3DFPN-HS$^2$: 3D Feature Pyramid Network Based High Sensitivity and Specificity Pulmonary Nodule Detection
This work addresses a critical bottleneck in automatic lung cancer diagnosis for clinical practice by improving detection accuracy, though it is incremental as it builds on existing deep learning methods.
The paper tackles the problem of high false positive rates in pulmonary nodule detection from CT scans by proposing a 3D Feature Pyramid Network and a High Sensitivity and Specificity network, achieving 90.4% sensitivity with 1/8 false positive per scan, outperforming state-of-the-art results by 15.6%.
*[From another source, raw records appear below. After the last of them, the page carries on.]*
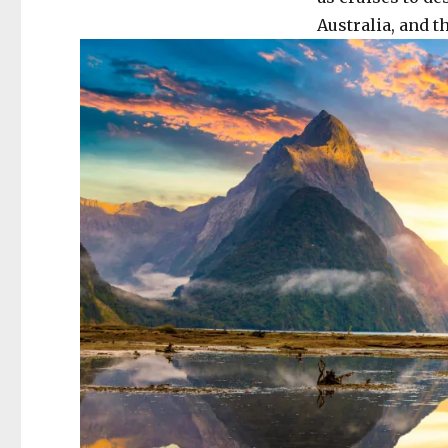
Australia, and th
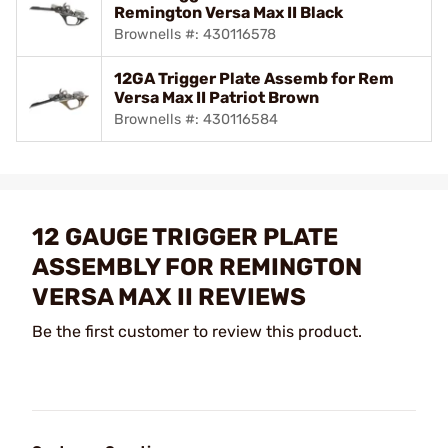
Remington Versa Max II Black
Brownells #: 430116578
12GA Trigger Plate Assemb for Rem
Versa Max II Patriot Brown
Brownells #: 430116584
12 GAUGE TRIGGER PLATE
ASSEMBLY FOR REMINGTON
VERSA MAX II REVIEWS
Be the first customer to review this product.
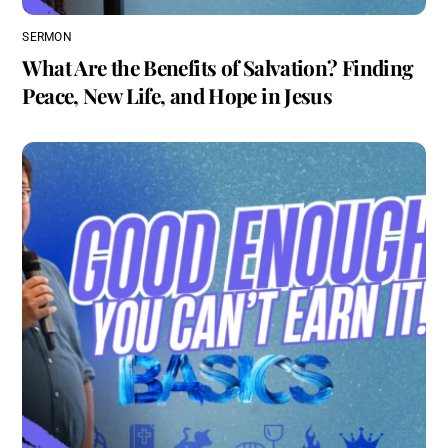
SERMON
What Are the Benefits of Salvation? Finding
Peace, New Life, and Hope in Jesus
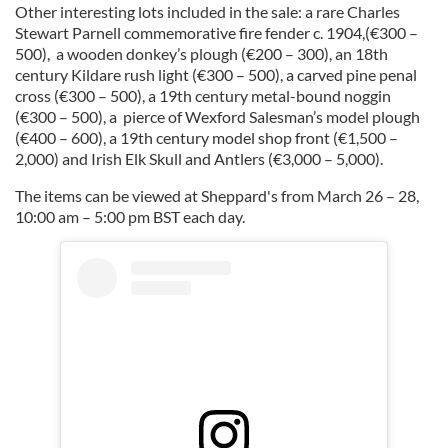
Other interesting lots included in the sale: a rare Charles
Stewart Parnell commemorative fire fender c. 1904,(€300 –
500), a wooden donkey’s plough (€200 – 300), an 18th
century Kildare rush light (€300 – 500), a carved pine penal
cross (€300 – 500), a 19th century metal-bound noggin
(€300 – 500), a pierce of Wexford Salesman’s model plough
(€400 – 600), a 19th century model shop front (€1,500 –
2,000) and Irish Elk Skull and Antlers (€3,000 – 5,000).
The items can be viewed at Sheppard's from March 26 – 28,
10:00 am – 5:00 pm BST each day.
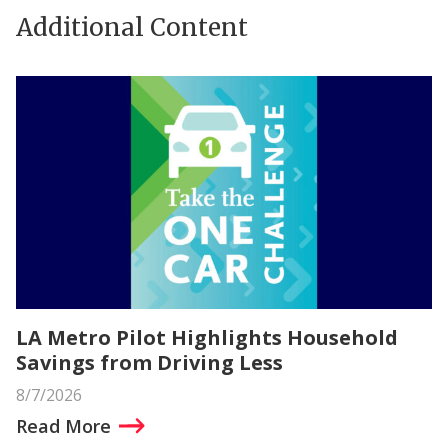
Additional Content
LA Metro Pilot Highlights Household
Savings from Driving Less
8/7/2026
Read More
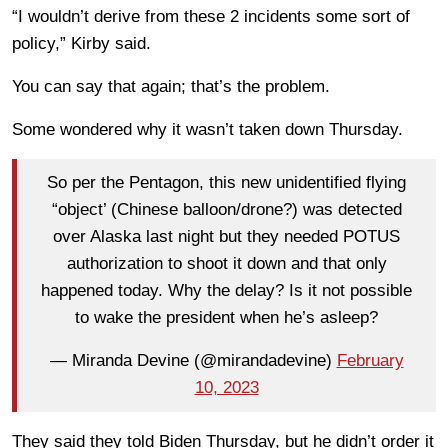
“I wouldn’t derive from these 2 incidents some sort of
policy,” Kirby said.
You can say that again; that’s the problem.
Some wondered why it wasn’t taken down Thursday.
So per the Pentagon, this new unidentified flying
“object’ (Chinese balloon/drone?) was detected
over Alaska last night but they needed POTUS
authorization to shoot it down and that only
happened today. Why the delay? Is it not possible
to wake the president when he’s asleep?
— Miranda Devine (@mirandadevine)
February
10, 2023
They said they told Biden Thursday, but he didn’t order it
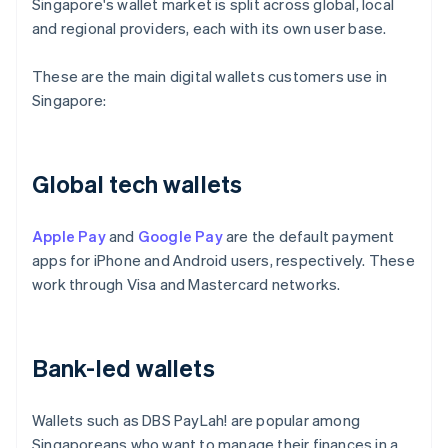
Singapore's wallet market is split across global, local
and regional providers, each with its own user base.
These are the main digital wallets customers use in
Singapore:
Global tech wallets
Apple Pay
and
Google Pay
are the default payment
apps for iPhone and Android users, respectively. These
work through Visa and Mastercard networks.
Bank-led wallets
Wallets such as DBS PayLah! are popular among
Singaporeans who want to manage their finances in a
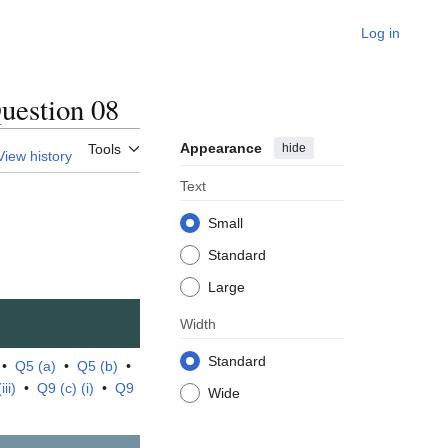
Log in
estion 08
Appearance
hide
Tools
View history
Text
Small
Standard
Large
Width
Standard
•
Q5 (a)
•
Q5 (b)
•
ii)
•
Q9 (c) (i)
•
Q9
Wide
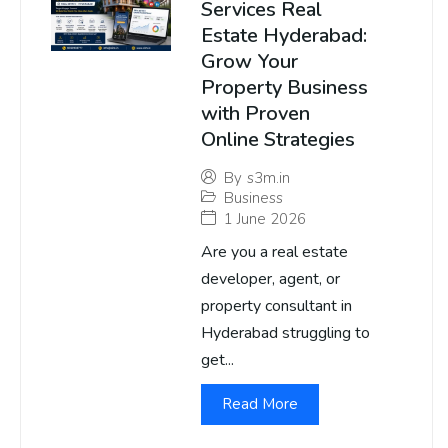
Services Real
Estate Hyderabad:
Grow Your
Property Business
with Proven
Online Strategies
By
s3m.in
Business
1 June 2026
Are you a real estate
developer, agent, or
property consultant in
Hyderabad struggling to
get...
Read More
Accurate detection of pulmonary nodules with high sensitivity and specificity is essential for automatic lung cancer diagnosis from CT scans. Although many deep learning-based algorithms make great progress for improving the accuracy of nodule detection, the high false positive rate is still a challenging problem which limited the automatic diagnosis in routine clinical practice. In this paper, we propose a novel pulmonary nodule detection framework based on a 3D Feature Pyramid Network (3DFPN) to improve the sensitivity of nodule detection by employing multi-scale features to increase the resolution of nodules, as well as a parallel top-down path to transit the high-level semantic features to complement low-level general features. Furthermore, a High Sensitivity and Specificity (HS$^2$) network is introduced to eliminate the falsely detected nodule candidates by tracking the appearance changes in continuous CT slices of each nodule candidate. The proposed framework is evaluated on the public Lung Nodule Analysis (LUNA16) challenge dataset. Our method is able to accurately detect lung nodules at high sensitivity and specificity and achieves $90.4\%$ sensitivity with 1/8 false positive per scan which outperforms the state-of-the-art results $15.6\%$.